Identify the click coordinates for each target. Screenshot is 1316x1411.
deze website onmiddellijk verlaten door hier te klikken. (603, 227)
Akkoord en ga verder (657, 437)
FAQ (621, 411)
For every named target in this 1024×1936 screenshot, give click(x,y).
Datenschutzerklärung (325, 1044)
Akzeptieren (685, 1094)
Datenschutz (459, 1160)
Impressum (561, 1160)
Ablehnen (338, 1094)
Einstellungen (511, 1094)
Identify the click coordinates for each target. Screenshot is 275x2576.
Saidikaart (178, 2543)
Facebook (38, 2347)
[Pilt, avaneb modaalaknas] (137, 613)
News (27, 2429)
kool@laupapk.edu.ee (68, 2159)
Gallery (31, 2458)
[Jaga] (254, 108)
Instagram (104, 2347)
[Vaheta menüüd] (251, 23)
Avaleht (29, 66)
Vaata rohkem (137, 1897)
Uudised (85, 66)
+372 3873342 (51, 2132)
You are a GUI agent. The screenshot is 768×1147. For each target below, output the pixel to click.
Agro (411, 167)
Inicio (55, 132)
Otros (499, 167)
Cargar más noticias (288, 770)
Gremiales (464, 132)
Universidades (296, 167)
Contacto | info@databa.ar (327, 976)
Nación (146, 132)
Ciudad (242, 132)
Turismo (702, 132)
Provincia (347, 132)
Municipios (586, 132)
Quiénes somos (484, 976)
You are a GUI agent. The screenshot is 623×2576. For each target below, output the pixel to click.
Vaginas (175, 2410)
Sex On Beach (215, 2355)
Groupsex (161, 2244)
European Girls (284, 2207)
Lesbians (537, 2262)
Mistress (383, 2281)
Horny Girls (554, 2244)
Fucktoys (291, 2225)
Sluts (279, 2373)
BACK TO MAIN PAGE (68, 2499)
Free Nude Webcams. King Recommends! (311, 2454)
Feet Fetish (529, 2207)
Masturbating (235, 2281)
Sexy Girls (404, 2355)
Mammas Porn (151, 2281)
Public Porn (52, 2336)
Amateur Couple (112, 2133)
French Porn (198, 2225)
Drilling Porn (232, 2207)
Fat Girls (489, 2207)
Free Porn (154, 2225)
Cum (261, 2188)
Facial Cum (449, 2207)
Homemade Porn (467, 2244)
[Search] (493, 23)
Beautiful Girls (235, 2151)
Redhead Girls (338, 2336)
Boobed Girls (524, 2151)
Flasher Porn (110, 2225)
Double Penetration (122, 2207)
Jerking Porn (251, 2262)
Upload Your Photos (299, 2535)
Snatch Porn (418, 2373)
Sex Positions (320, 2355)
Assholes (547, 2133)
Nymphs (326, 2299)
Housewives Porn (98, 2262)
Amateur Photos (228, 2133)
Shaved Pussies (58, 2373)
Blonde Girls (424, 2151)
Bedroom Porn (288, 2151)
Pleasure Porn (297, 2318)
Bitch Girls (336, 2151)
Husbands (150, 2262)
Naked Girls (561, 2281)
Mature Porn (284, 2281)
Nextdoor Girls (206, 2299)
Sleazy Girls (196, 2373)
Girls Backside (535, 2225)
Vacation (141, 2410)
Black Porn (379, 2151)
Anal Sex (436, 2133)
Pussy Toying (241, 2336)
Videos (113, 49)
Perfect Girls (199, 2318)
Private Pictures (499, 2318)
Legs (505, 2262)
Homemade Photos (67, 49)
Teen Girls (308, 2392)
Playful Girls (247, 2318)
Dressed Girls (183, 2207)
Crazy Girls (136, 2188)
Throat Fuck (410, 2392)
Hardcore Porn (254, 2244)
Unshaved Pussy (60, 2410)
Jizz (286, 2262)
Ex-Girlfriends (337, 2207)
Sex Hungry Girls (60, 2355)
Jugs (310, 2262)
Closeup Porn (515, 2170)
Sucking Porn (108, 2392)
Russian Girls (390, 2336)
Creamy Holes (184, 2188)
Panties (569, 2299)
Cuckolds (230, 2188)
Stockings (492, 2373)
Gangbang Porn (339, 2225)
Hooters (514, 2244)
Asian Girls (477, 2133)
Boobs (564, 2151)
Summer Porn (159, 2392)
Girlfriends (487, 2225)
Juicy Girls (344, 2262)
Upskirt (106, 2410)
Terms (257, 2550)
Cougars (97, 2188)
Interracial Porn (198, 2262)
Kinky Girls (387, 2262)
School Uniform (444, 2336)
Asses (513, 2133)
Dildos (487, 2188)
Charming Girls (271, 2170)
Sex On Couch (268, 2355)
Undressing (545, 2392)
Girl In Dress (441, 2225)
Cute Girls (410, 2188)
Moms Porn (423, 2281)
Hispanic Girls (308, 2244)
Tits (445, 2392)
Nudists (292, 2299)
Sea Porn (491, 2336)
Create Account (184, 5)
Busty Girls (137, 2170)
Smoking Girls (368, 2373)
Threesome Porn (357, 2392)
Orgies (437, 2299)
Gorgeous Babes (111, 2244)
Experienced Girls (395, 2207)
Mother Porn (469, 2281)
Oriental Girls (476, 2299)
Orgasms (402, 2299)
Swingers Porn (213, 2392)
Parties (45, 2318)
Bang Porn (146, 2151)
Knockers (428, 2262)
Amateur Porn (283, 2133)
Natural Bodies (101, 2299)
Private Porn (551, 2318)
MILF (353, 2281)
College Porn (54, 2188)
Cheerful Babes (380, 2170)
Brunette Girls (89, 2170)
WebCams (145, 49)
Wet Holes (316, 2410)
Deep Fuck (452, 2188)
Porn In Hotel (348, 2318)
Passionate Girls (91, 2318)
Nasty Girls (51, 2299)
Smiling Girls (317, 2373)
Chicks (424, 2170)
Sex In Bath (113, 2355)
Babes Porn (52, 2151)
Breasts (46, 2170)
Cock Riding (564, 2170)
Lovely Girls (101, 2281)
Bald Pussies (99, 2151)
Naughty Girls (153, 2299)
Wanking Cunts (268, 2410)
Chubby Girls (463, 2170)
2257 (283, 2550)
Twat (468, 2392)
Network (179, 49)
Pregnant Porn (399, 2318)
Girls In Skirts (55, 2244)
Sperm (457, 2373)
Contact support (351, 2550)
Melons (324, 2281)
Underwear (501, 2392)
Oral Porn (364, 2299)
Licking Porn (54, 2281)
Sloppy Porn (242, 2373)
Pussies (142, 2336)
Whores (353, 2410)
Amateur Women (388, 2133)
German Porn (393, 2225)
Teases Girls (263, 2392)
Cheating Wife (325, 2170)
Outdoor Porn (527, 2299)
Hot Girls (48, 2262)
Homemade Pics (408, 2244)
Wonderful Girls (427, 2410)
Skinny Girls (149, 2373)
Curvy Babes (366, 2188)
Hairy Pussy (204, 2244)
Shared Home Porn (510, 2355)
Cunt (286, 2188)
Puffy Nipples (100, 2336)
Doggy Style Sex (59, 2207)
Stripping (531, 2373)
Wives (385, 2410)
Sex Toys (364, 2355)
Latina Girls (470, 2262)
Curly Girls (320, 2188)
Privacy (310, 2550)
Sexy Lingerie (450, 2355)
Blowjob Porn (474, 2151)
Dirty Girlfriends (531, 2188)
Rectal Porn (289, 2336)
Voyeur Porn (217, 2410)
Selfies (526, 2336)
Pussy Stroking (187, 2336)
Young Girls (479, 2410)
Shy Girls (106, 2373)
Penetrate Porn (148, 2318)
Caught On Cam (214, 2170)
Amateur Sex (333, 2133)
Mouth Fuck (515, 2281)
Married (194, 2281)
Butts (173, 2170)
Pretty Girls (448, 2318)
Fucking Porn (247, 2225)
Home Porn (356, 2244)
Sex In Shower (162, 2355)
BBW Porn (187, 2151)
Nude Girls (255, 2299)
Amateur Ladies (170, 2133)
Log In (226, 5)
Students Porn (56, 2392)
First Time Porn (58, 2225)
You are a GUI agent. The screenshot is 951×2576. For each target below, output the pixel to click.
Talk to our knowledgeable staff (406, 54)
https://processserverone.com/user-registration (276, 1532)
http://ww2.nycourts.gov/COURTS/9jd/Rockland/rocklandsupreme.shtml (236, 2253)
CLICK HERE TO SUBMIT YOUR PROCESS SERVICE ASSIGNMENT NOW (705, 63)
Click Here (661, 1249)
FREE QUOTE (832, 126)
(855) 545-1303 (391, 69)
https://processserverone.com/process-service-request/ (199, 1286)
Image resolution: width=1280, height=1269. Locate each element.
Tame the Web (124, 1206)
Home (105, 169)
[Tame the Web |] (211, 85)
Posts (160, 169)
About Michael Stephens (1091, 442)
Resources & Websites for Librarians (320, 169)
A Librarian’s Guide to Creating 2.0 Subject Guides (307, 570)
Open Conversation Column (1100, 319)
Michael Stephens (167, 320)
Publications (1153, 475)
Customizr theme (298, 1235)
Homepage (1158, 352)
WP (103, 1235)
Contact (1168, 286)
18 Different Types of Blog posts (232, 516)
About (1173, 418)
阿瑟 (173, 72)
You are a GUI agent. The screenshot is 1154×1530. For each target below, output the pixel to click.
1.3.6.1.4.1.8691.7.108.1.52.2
......
**Problem details:**
Filter the records above for lines with "target".

**Solution to this problem:**
Identify the click coordinates for each target. Screenshot is 1316x1411.
For every named target in this 1024×1936 screenshot, give click(x,y).
Identify the click coordinates for each target. Screenshot is 275x2576.
You are a GUI agent. The screenshot is 768×1147. For each target below, output the pixel to click.
You are a GUI agent. The screenshot is 623×2576. For each target below, output the pixel to click.
You are a GUI agent. The screenshot is 951×2576. For each target below, output the pixel to click.
You are a GUI agent. The screenshot is 1154×1530. For each target below, output the pixel to click.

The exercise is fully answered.